And on Friday afternoon, shortly after the
Bob Kraft news broke, it’s full of people seeking, more than anything else, a memorable photograph. The area in front of Orchids is so clogged with gawkers taking smartphone photos and videos that car traffic backs up along the curb. For the most part, no one is honking—virtually every car that passes has at least one person taking video out of an open window. The rare drivers there to do actual business generally seem too confused by the crowd of onlookers to notice why the line isn’t moving; the one time a horn is heard, it comes from a man who is impatient about pulling his SUV in front of Orchids, so that he can pause and take his own video.

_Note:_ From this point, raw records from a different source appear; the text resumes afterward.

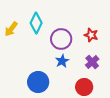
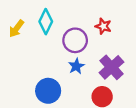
red star: (91, 35) -> (103, 26), moved
purple cross: (92, 62) -> (111, 67), size x1.5

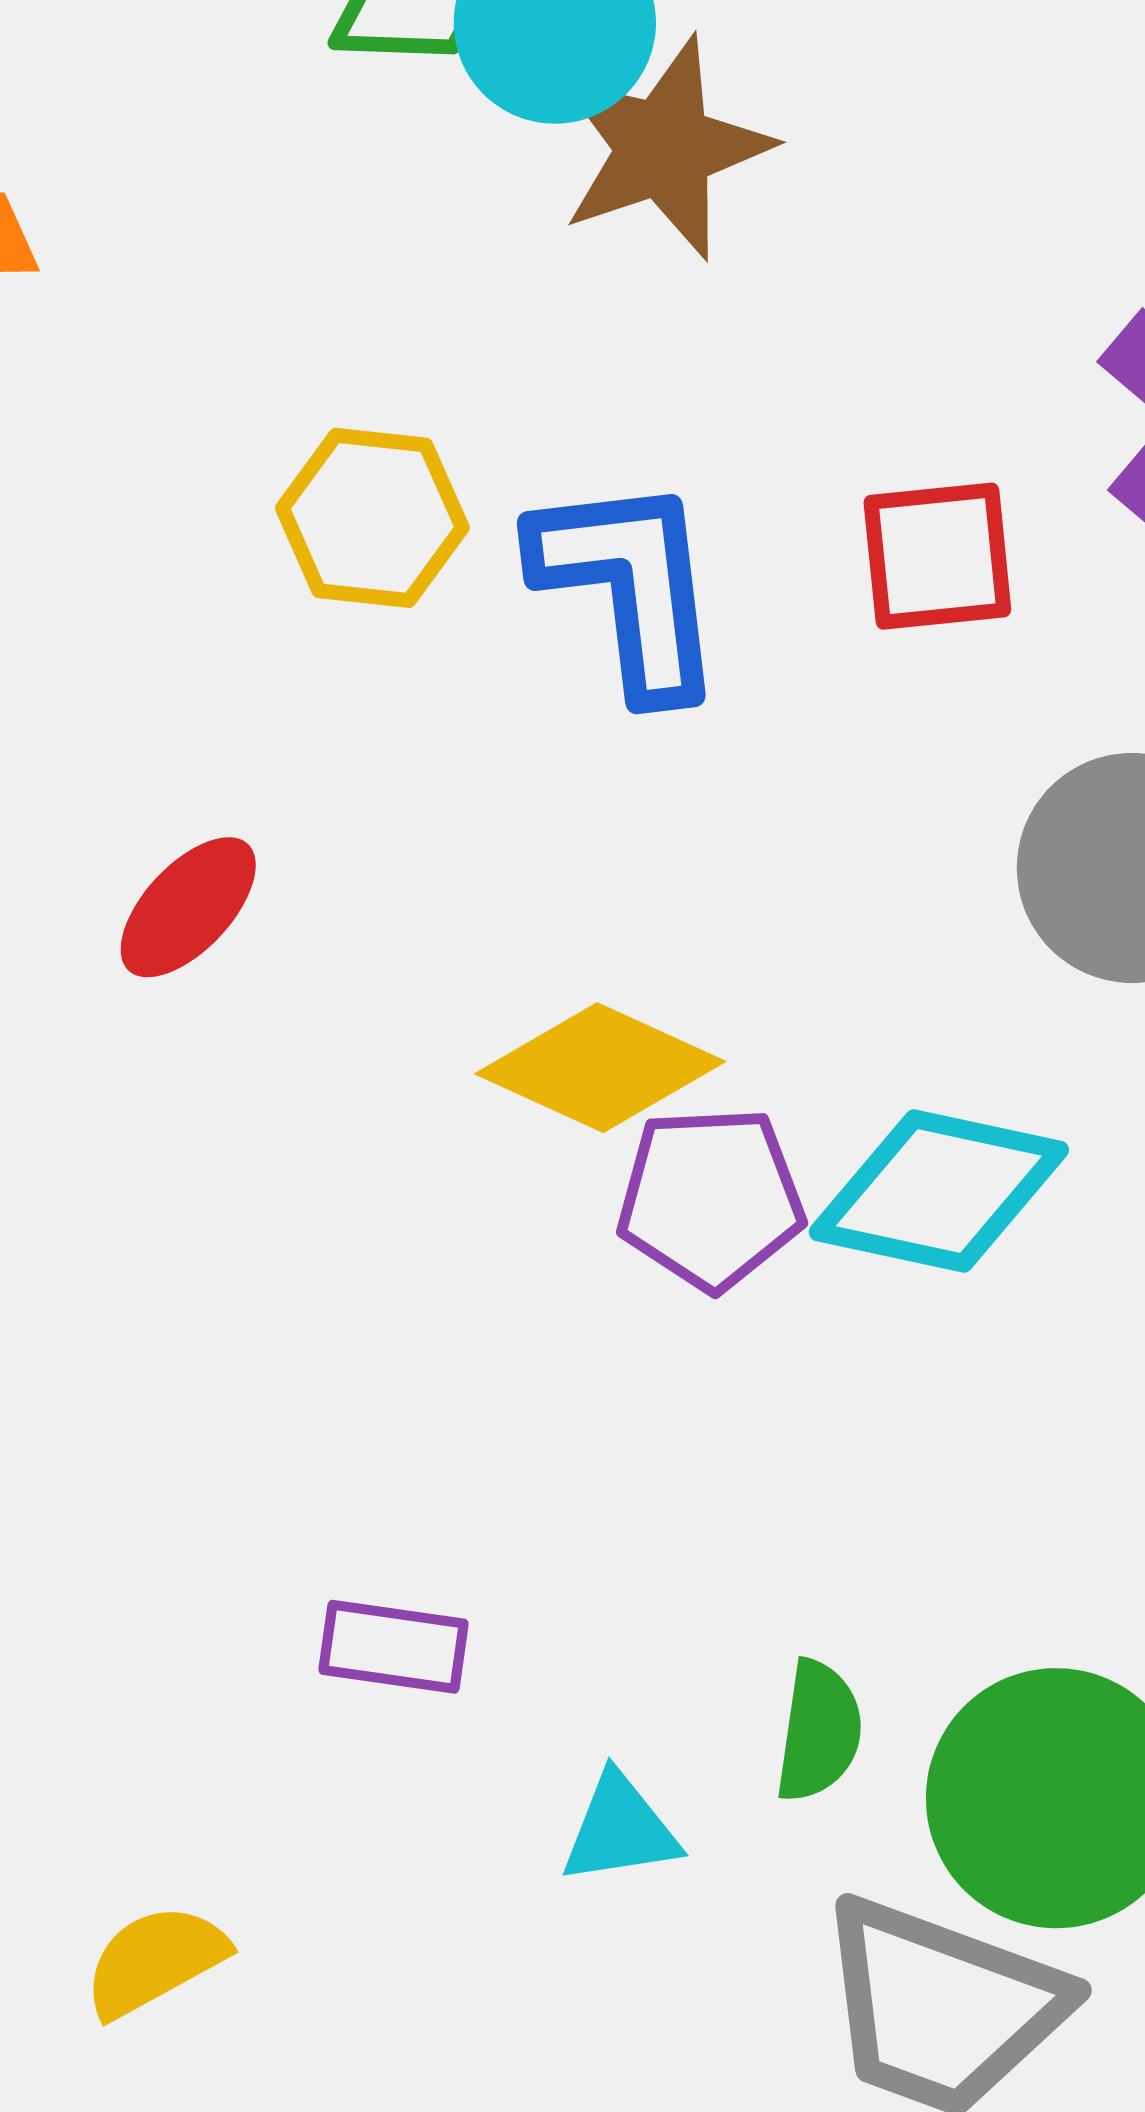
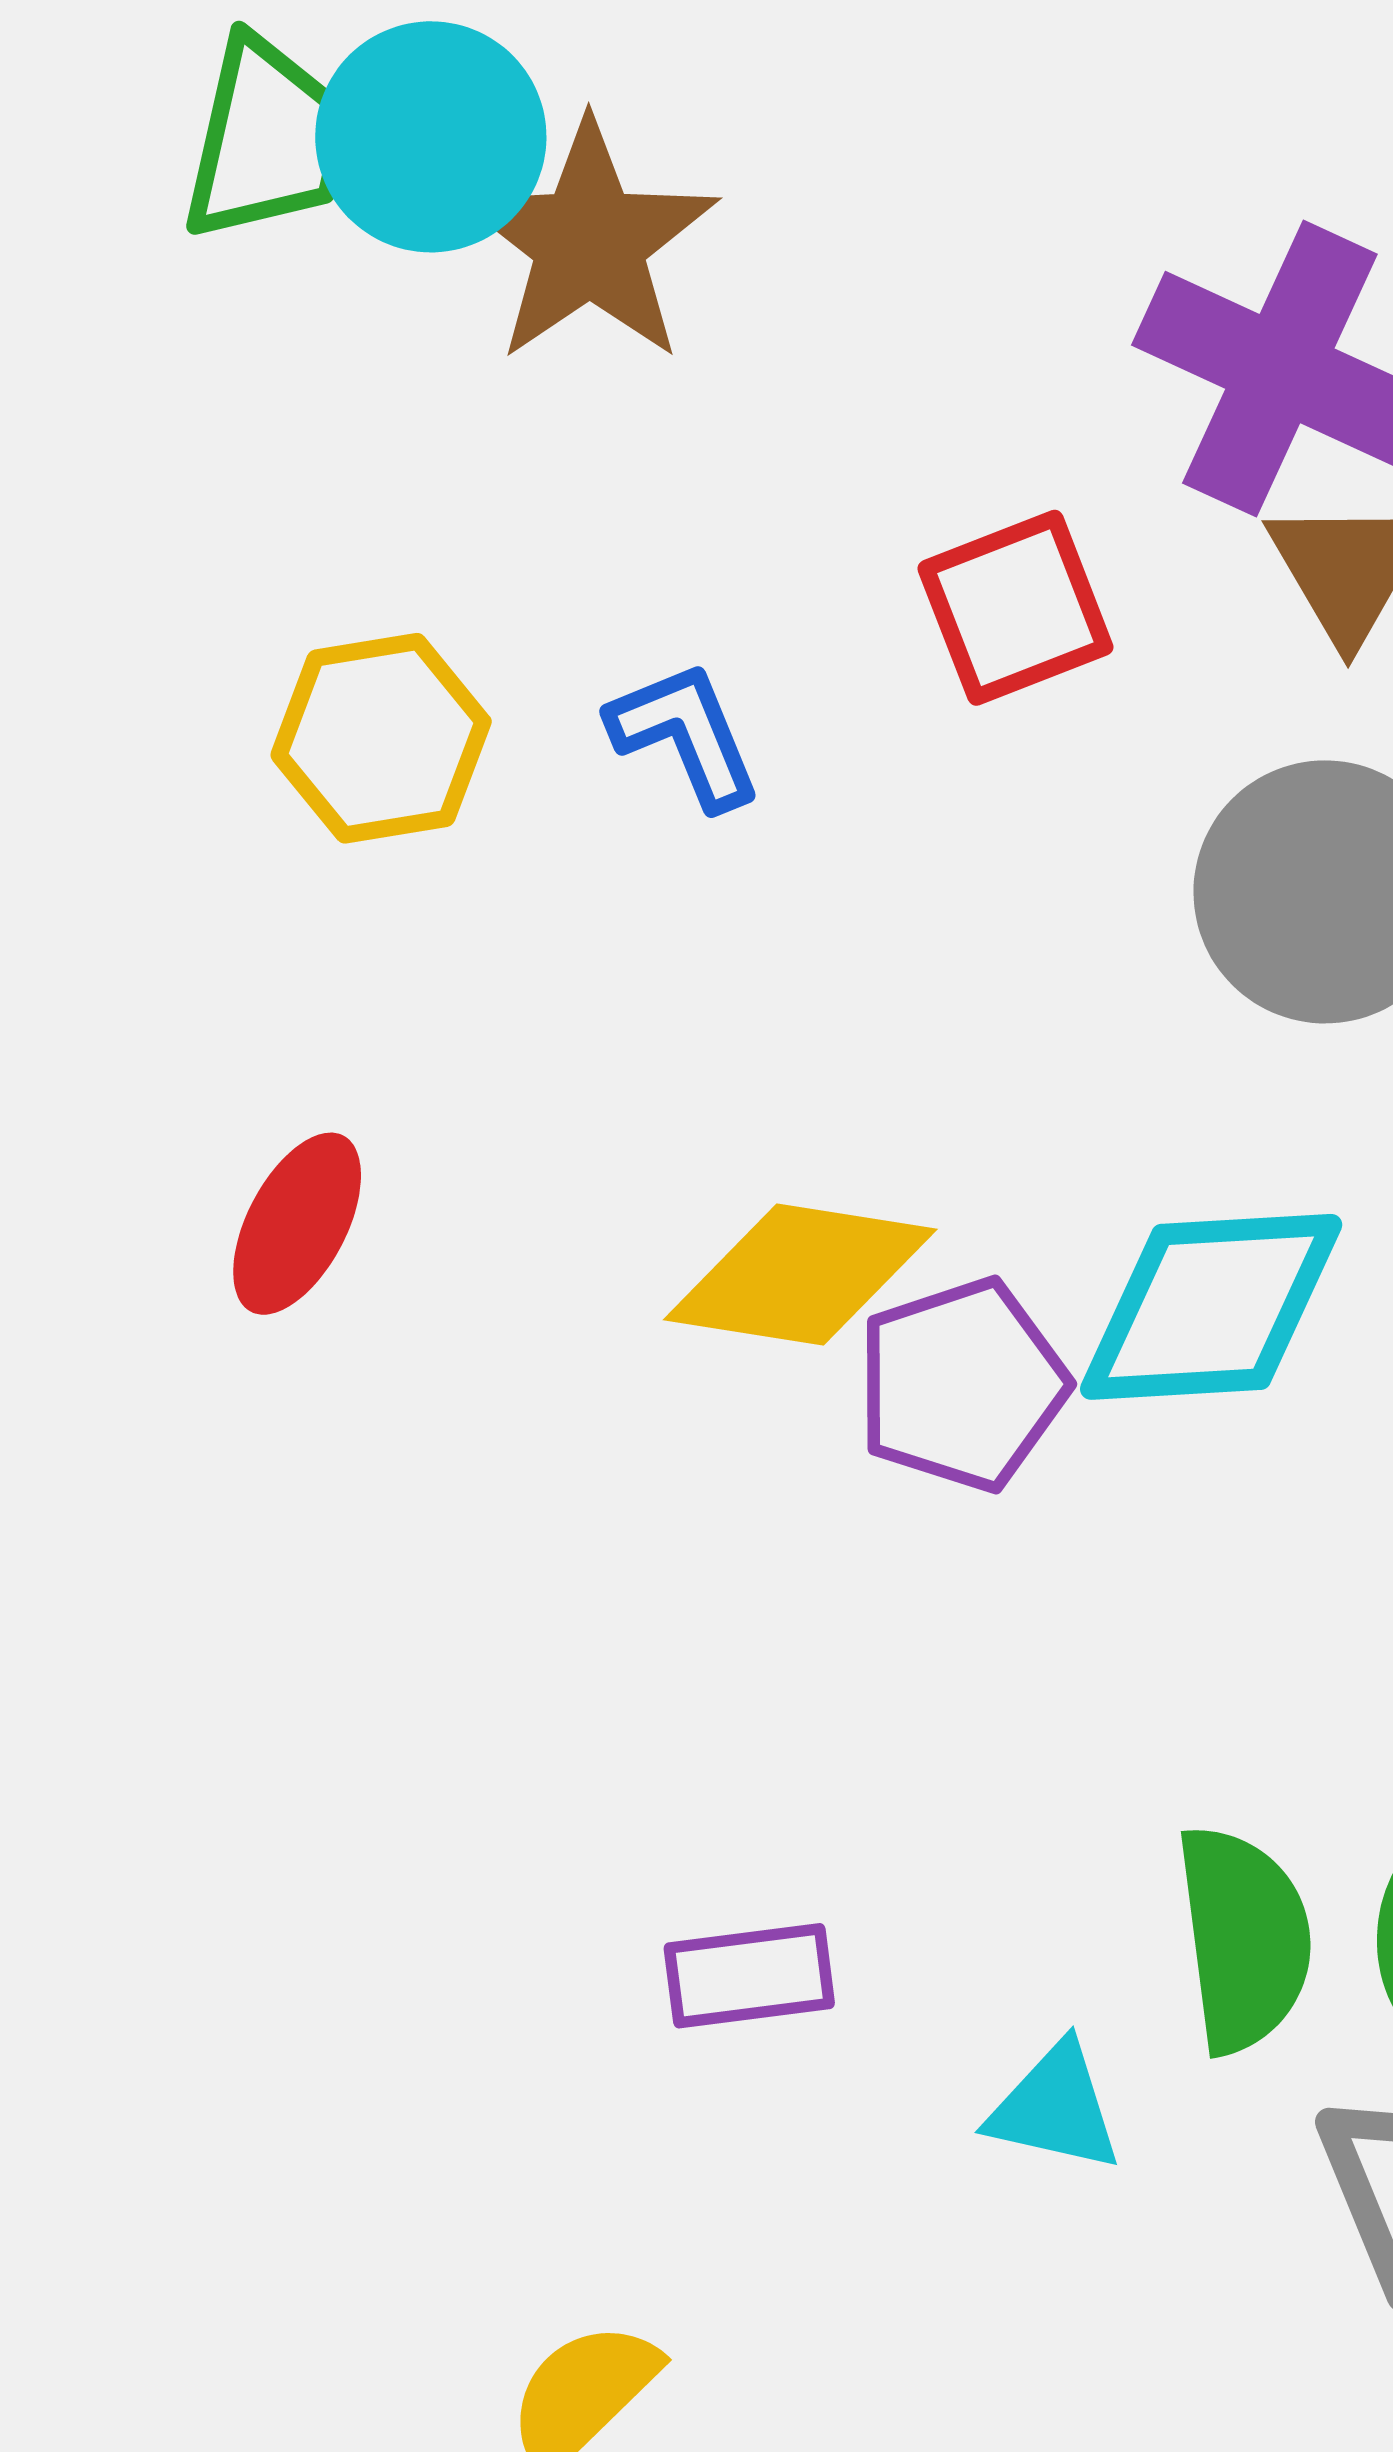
blue L-shape: (629, 586) -> (685, 735), size x0.6
green semicircle: (819, 1731) -> (1244, 1939), size x1.4
cyan triangle: (620, 1829) -> (1055, 2108), turned 37

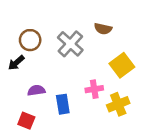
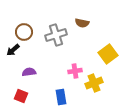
gray cross: (70, 44) -> (56, 35), turned 30
yellow square: (122, 65) -> (108, 54), moved
blue rectangle: (63, 104) -> (61, 97), moved

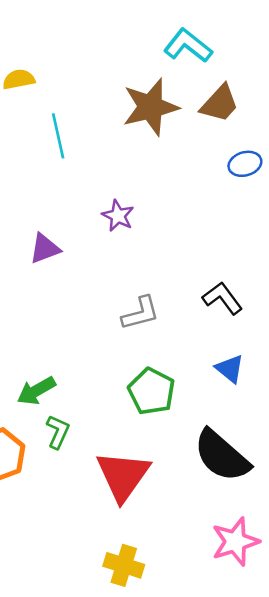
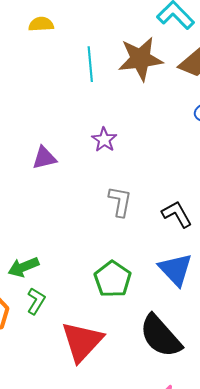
cyan line: (58, 136) -> (90, 64), moved
gray L-shape: (140, 313) -> (120, 201), moved, turned -72
blue triangle: (230, 369) -> (175, 269), size x1.5

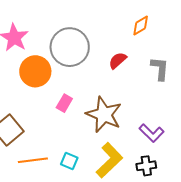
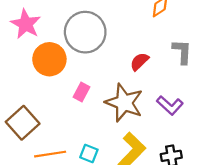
red semicircle: (118, 60) -> (139, 61), moved
purple L-shape: (151, 133) -> (170, 105), moved

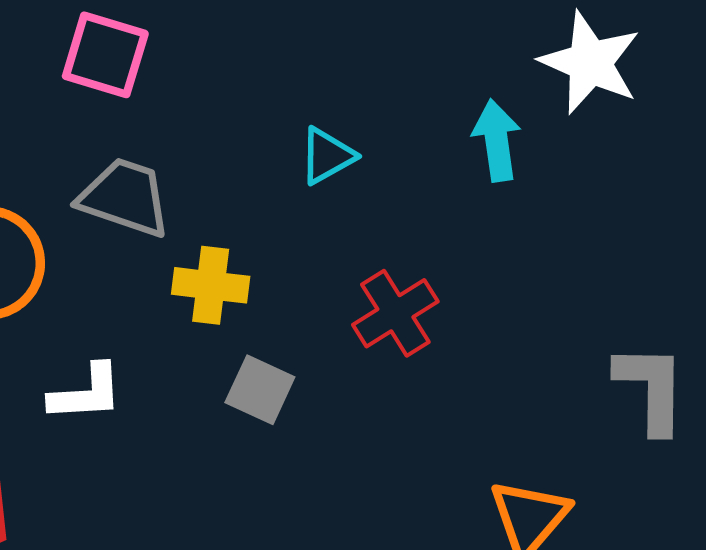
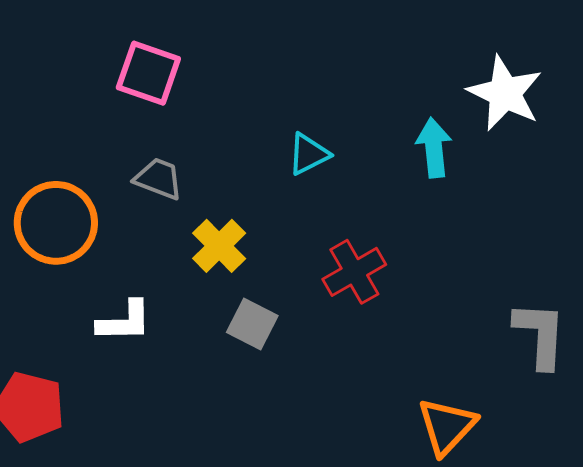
gray trapezoid: (125, 197) -> (159, 179), size x0.7
yellow cross: (211, 285) -> (219, 246), turned 36

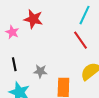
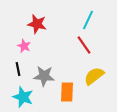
pink star: (12, 32) -> (24, 46), moved
gray star: (40, 71) -> (44, 76), size x1.5

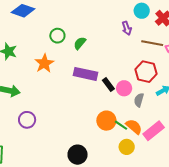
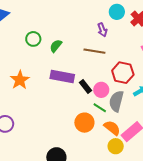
brown line: (152, 43) -> (94, 51), moved
orange star: (44, 63) -> (20, 80), moved
gray semicircle: (139, 100) -> (116, 101), size x1.5
green line: (121, 125) -> (100, 108), moved
yellow circle: (127, 147) -> (116, 146), moved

The conversation on the shaded sidewalk in front of Orchids is all about Bob Kraft. A local reporter grabs anyone passing by for a quote or perspective. She tells me people have been trickling by for selfies and Instagram videos since the morning, before Kraft’s name was even in it, but that the crowd has grown noticeably since the
morning press conference. An NBC Boston reporter grabs a grandmotherly woman with a heavy New England accent, who tells her she’s here on vacation and is inclined to give Kraft the benefit of the doubt, because he’s
“a good man” who has done so much for Boston and for “the National Football League.” A photographer coaxes a triumphant barefoot man in a Giants t-shirt into shouting “Go
New York Post” for a brief cell phone video. A beaming elderly fellow is saying “Perverted Patriots!” over and over again, because, he explains, soon the phrase is going to be “a thing.”